= About this exercise =
Count every line in the data that contains the word "More", then report that number alone.
▬▬▬
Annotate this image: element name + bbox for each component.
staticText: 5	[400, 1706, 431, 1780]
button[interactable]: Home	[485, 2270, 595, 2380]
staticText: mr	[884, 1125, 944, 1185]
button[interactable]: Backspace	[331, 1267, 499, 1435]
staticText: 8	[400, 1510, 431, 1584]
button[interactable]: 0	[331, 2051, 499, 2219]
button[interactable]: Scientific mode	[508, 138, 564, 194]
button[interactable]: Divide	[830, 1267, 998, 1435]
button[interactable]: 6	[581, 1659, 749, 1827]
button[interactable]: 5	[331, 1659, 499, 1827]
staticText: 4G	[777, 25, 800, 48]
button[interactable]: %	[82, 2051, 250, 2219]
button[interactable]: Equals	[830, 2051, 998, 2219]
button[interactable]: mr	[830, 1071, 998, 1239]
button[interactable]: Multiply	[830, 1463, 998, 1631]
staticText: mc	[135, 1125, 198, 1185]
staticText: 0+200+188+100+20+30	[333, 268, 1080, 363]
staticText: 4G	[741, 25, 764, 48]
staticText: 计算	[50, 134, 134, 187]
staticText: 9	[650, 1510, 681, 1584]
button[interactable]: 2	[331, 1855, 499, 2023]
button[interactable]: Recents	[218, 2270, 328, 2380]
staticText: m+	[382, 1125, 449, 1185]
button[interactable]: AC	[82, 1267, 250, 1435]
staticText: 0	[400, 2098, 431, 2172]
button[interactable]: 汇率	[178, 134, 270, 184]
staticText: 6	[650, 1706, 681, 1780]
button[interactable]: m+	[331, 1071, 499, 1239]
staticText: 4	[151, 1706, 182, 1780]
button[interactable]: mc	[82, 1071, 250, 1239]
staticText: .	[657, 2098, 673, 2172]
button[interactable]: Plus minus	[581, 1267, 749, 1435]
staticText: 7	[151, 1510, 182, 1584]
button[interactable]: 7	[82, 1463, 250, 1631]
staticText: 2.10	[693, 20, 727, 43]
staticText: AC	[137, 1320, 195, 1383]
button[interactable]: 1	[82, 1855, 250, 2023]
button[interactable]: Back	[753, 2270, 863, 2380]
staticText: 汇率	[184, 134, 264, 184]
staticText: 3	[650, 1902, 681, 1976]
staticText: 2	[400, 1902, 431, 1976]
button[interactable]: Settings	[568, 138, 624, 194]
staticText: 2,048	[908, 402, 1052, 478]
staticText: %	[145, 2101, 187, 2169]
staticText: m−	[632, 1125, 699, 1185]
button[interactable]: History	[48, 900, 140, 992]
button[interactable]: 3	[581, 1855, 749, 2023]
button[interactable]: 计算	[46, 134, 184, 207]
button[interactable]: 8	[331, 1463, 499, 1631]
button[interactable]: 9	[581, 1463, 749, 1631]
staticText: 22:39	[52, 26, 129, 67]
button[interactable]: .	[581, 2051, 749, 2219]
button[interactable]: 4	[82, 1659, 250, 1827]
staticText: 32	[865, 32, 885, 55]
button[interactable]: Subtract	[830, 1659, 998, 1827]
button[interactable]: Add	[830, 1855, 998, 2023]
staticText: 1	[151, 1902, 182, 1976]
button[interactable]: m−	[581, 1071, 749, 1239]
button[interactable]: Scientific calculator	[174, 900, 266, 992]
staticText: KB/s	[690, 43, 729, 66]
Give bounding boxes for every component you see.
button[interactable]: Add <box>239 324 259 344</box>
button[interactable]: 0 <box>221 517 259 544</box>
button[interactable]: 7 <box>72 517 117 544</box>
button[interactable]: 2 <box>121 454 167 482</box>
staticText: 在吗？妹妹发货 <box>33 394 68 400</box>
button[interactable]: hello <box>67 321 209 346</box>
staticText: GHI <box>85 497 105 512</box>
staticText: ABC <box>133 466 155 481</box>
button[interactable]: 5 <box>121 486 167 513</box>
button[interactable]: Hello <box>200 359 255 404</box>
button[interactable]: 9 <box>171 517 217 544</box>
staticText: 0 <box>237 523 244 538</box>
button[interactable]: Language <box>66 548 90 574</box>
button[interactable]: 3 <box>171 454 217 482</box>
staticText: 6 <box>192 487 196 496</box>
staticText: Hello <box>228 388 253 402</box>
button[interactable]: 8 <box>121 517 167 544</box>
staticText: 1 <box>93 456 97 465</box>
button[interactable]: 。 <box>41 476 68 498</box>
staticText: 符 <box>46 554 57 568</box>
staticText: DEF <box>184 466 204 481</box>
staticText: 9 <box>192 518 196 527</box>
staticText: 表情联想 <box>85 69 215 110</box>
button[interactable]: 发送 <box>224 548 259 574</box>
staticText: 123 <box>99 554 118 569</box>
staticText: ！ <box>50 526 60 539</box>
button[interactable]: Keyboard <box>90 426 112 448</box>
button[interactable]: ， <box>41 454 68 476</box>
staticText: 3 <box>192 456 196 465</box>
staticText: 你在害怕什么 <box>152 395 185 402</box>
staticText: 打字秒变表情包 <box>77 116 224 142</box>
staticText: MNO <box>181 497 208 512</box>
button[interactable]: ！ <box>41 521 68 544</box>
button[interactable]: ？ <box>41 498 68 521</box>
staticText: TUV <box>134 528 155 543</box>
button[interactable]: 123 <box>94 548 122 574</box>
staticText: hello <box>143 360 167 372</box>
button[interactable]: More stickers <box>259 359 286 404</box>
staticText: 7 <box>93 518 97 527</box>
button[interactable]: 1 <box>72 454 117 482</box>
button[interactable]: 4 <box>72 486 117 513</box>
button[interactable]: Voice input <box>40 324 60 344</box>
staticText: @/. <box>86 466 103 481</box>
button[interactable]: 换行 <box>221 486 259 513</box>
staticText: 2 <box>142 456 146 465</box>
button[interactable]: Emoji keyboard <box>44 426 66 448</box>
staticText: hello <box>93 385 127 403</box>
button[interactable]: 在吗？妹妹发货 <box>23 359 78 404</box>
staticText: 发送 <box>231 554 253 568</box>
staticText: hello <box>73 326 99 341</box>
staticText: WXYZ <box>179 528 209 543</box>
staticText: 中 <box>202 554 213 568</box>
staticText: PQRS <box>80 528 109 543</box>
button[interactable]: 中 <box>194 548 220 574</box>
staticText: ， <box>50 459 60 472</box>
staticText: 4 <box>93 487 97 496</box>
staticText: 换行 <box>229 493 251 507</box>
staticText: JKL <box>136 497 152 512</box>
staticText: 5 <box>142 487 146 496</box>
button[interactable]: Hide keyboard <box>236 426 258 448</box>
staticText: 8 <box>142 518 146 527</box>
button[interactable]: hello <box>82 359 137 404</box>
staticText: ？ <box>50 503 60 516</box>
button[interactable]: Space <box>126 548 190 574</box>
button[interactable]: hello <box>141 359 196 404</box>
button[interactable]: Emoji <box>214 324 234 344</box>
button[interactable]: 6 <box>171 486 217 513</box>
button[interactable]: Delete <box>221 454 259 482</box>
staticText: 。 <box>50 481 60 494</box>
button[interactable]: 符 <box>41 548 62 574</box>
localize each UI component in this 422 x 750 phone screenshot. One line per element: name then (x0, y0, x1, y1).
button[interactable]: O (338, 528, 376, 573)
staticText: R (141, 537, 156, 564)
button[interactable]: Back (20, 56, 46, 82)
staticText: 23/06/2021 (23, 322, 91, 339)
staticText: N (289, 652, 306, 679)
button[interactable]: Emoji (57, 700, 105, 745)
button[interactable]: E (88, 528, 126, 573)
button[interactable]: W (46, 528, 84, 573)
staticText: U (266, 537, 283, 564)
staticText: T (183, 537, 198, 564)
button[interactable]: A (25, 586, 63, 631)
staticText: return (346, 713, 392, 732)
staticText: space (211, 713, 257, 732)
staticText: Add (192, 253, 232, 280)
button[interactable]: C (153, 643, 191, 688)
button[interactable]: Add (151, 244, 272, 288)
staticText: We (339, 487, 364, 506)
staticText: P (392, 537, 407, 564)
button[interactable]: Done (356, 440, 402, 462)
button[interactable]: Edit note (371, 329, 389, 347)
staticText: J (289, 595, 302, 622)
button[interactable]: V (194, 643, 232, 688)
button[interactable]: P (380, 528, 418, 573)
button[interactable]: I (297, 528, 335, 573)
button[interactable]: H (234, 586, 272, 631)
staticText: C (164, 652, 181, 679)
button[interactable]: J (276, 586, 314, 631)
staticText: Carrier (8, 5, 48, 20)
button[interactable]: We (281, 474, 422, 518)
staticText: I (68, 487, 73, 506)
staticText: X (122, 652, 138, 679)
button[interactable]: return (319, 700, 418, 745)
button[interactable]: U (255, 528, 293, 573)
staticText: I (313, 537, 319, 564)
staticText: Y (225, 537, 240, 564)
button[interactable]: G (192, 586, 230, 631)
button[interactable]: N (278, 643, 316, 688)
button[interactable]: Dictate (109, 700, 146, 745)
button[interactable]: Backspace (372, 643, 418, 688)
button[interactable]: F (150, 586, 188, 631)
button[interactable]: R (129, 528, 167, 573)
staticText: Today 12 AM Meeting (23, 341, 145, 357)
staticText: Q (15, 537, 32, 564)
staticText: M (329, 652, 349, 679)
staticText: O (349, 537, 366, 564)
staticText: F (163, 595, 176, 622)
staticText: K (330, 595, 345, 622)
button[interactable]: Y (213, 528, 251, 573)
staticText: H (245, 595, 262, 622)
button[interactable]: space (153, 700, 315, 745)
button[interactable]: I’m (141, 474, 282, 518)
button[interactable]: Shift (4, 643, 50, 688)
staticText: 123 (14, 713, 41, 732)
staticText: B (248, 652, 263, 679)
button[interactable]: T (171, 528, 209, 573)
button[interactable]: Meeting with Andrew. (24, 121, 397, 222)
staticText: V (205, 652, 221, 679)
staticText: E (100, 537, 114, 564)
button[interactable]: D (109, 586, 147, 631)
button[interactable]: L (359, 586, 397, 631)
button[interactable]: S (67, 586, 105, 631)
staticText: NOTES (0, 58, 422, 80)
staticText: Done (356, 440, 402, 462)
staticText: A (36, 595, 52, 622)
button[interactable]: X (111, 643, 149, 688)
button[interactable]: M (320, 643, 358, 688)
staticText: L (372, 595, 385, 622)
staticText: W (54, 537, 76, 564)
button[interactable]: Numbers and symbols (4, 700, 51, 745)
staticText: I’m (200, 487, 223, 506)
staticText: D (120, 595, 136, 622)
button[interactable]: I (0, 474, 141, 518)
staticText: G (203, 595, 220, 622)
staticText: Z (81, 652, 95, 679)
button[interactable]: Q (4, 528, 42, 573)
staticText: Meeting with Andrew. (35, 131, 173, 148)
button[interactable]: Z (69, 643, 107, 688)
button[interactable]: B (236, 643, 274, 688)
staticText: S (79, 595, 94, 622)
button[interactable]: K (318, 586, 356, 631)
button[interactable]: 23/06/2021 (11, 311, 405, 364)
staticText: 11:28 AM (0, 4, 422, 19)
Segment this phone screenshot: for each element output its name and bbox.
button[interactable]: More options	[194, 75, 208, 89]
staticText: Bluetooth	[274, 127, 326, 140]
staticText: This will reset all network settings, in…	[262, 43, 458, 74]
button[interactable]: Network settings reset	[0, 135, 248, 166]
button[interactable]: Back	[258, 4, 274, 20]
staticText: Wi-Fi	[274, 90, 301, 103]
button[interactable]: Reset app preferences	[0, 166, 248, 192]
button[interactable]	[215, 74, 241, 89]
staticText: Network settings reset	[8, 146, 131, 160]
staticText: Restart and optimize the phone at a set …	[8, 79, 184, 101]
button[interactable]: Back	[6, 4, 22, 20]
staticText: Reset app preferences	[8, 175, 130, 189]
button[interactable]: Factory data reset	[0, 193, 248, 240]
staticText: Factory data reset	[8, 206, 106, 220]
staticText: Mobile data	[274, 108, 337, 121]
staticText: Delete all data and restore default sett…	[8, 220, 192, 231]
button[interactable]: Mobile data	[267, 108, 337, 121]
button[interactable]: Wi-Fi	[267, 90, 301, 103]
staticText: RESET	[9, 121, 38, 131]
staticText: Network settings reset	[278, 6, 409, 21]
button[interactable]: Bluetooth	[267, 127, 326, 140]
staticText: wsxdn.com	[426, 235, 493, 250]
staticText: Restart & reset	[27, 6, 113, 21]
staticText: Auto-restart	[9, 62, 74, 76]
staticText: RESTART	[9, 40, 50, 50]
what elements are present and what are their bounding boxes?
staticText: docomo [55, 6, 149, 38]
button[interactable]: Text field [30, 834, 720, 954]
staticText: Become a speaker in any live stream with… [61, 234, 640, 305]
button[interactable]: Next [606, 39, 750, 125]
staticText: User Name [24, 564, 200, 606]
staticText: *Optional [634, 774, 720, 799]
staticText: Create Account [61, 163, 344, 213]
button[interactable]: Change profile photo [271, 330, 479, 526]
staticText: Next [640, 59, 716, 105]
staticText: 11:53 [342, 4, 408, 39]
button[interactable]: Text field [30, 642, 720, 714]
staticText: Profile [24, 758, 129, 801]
▬▬▬
= Task solution =
2